**Information**.
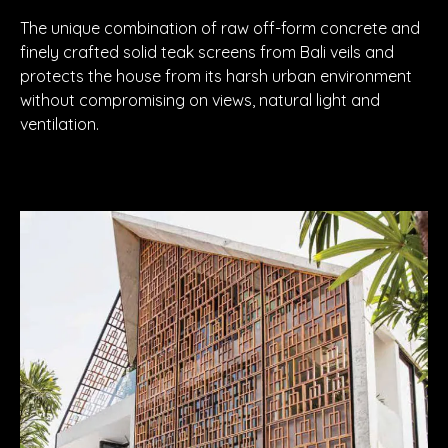
The unique combination of raw off-form concrete and
finely crafted solid teak screens from Bali veils and
protects the house from its harsh urban environment
without compromising on views, natural light and
ventilation.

**Action item**. Your answer must be the full set of entries, set down exactly and without pictures.

**Response area**.
The unique combination of raw off-form concrete and
finely crafted solid teak screens from Bali veils and
protects the house from its harsh urban environment
without compromising on views, natural light and
ventilation.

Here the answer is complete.